A Malevolent Parental Bond

Shuhei doesn’t demonstrate an earnest desire to escape his mother’s clutches even once in the film. When his father asks him to come live with him, he declines, stating in a halting but poised manner that he has to be with his mother. After Ryo leaves them the first time, and they are eventually forced to live on the streets, the child services find them, giving them a place to live. It’s virtually a pigeon hole, but at least now they have a roof over their head. Young and kind case worker Aya (Kaho) even gets Shuhei enrolled in a free school. An orphan who has endured her fair share of struggles, she tells him her own story, hoping that it will inspire him to think about his future. This is the first and only time that Shuhei dares to dream. But the moment Ryo comes back into their lives, it gets crushed.

With the debt collectors hot on his trail, Ryo decides to leave the town once more but takes Akiko and the children with him this time. Shuhei tries to protest and says that he wants to stay there and continue studying. Akiko, cruel and forceful as ever, dismisses his wishes. She mocks him and brutally strips away the last remnant of his developing self-confidence. The spark of a teenage rebellion gets easily snuffed out, and what remains is a husk of a young boy who can never escape his mother.

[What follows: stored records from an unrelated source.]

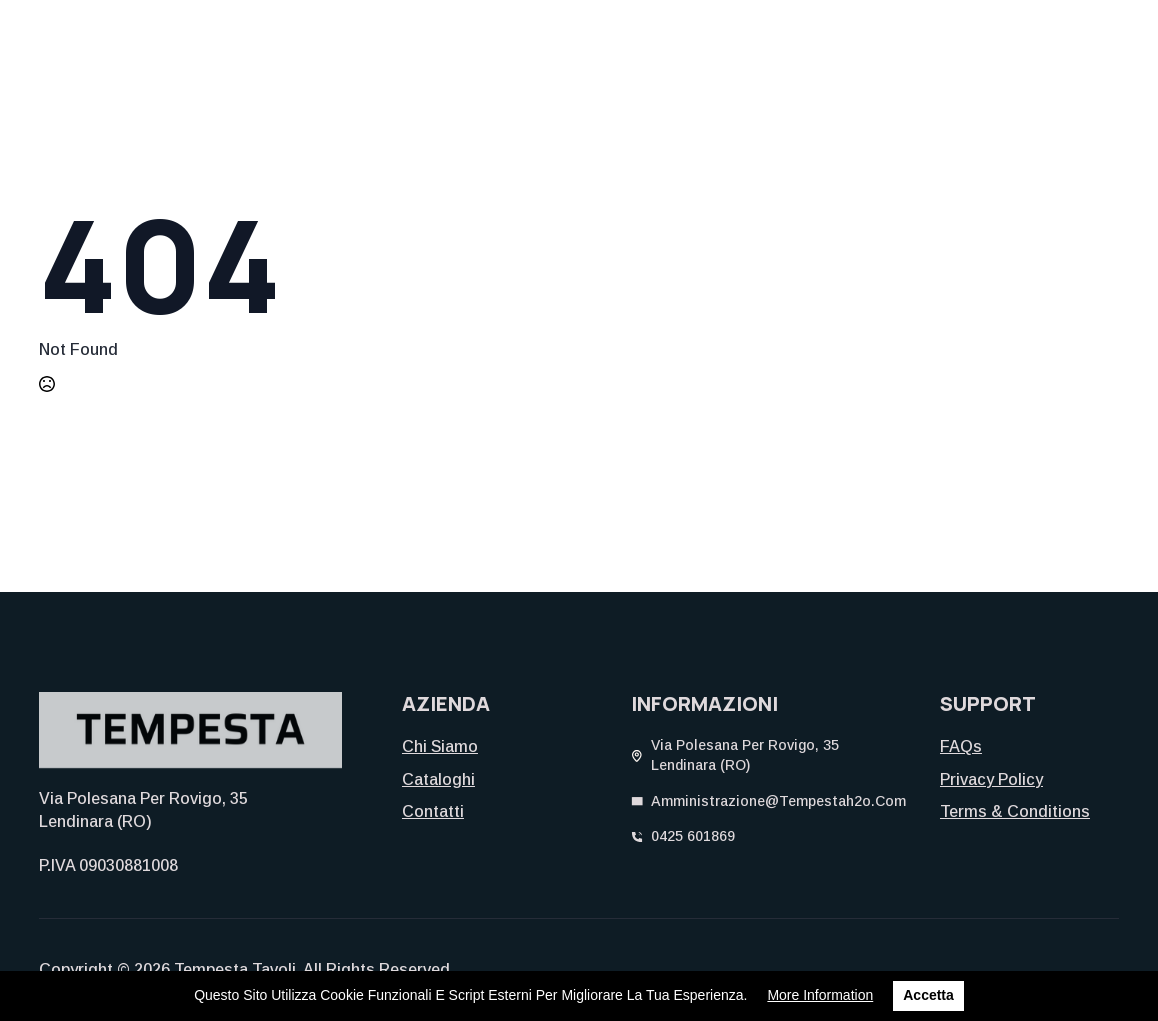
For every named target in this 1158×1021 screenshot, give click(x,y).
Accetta (928, 995)
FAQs (961, 746)
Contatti (433, 811)
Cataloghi (438, 779)
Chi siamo (440, 746)
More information (820, 995)
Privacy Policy (991, 779)
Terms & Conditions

Akiko turns Shuhei into a potent weapon and then points him toward the people who she thinks are the root cause of all her misery, her parents. When he shows up at their doorstep, they welcome him in. Years have passed, and time has a way of healing even the most painful wounds. They even tell him that they want to meet their granddaughter. It is then that Shuhei strikes and kills them both. There are obviously some moments of hesitation before he commits the act, but the outcome was always going to be this. His mother has given him explicit instruction, and he has no choice whatsoever but to see it through.

The Family Breaks

The film is reportedly based on an incident that happened in 2014. Both Shuhei and Akiko are ultimately arrested. The authorities try to make Akiko confess that it was she who planned the murders of her parents. Selfish and unrepentant, she asks if they have any proof to support these allegations, knowing they don’t. she also knows that Shuhei will never betray her. The pervasive control that she has over him ensures that. And she is right. Despite the efforts of the authorities, Shuhei refuses to implicate his mother in the double-murder case. Ultimately, he is sentenced to 12 years in prison, Akiko receives three years of probation, and Fuyuka is placed in foster care.

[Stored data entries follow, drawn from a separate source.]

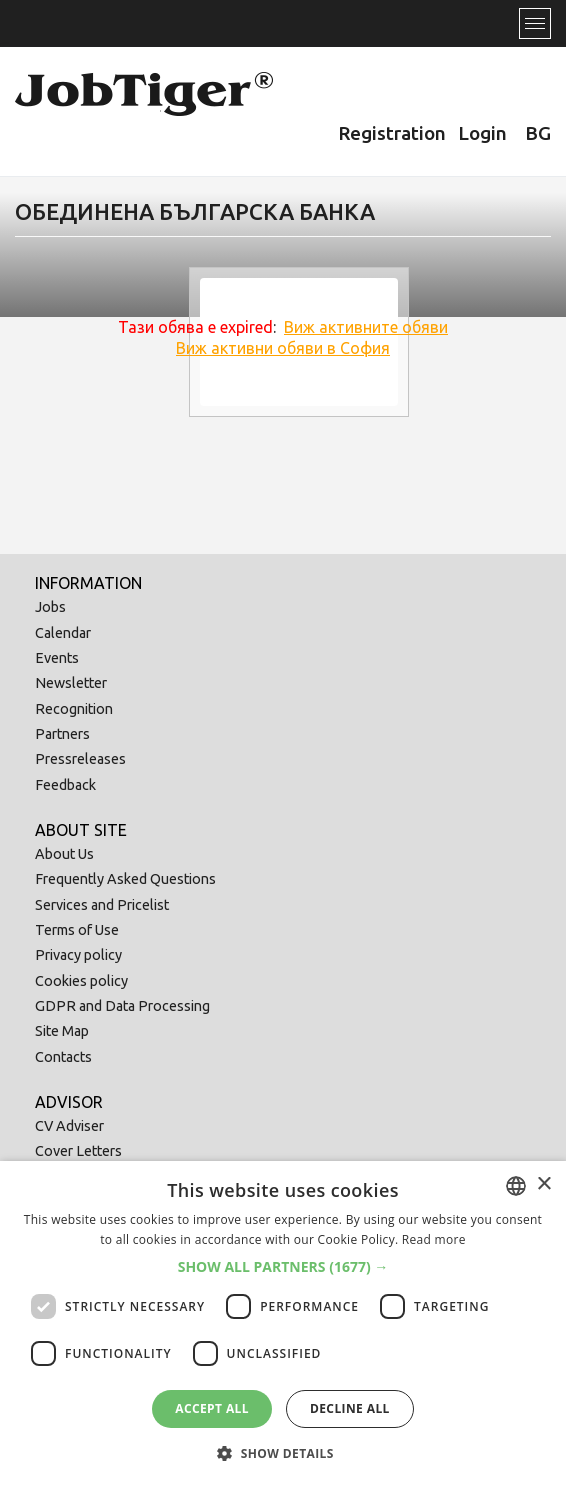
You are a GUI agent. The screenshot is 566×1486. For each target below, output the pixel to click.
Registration (392, 133)
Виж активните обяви (366, 327)
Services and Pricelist (102, 905)
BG (538, 133)
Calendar (63, 633)
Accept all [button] (212, 1408)
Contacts (63, 1057)
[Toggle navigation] (535, 23)
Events (57, 658)
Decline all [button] (350, 1408)
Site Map (62, 1031)
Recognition (74, 709)
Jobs (50, 607)
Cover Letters (78, 1151)
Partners (62, 734)
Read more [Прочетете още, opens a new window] (434, 1239)
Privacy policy (78, 955)
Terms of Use (77, 930)
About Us (64, 854)
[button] (283, 1267)
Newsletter (71, 683)
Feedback (65, 785)
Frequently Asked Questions (125, 879)
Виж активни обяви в (283, 348)
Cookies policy (81, 981)
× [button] (543, 1184)
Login (482, 133)
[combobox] (516, 1186)
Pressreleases (80, 759)
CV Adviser (69, 1126)
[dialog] (283, 1323)
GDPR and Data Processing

Aya visits Shuhei in prison and asks him for his reasons. He reluctantly answers that he did it because he loves his mother. As he correctly says, his life has been wrong in so many ways, so he sacrifices whatever left of it so his mother can be happy. Akiko epitomizes toxic parenting. She takes away her son’s childhood, basic sense of dignity, and prospects of a future and only brings him suffering and pain. The film ends with Aya meeting Akiko and telling her about Shuhei and Fuyuka. Akiko continues to speak about her ownership over her children. But fortunately for them, she now has no control over their lives.